Extracted records:
■ ■ ■ ■ ■ ■ ■

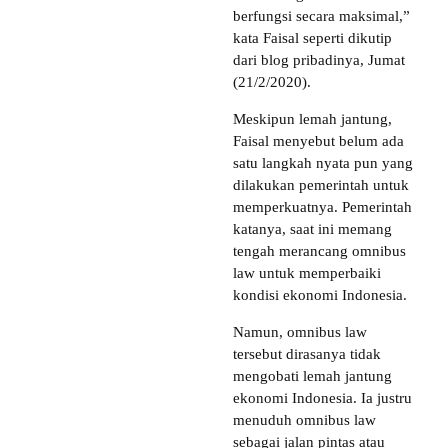
berfungsi secara maksimal,”
kata Faisal seperti dikutip
dari blog pribadinya, Jumat
(21/2/2020).
Meskipun lemah jantung,
Faisal menyebut belum ada
satu langkah nyata pun yang
dilakukan pemerintah untuk
memperkuatnya. Pemerintah
katanya, saat ini memang
tengah merancang omnibus
law untuk memperbaiki
kondisi ekonomi Indonesia.
Namun, omnibus law
tersebut dirasanya tidak
mengobati lemah jantung
ekonomi Indonesia. Ia justru
menuduh omnibus law
sebagai jalan pintas atau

■ ■ ■ ■ ■ ■ ■

Your instructions:
In the entries above, identify every line with the string "lemah".

Response:
Meskipun lemah jantung,
mengobati lemah jantung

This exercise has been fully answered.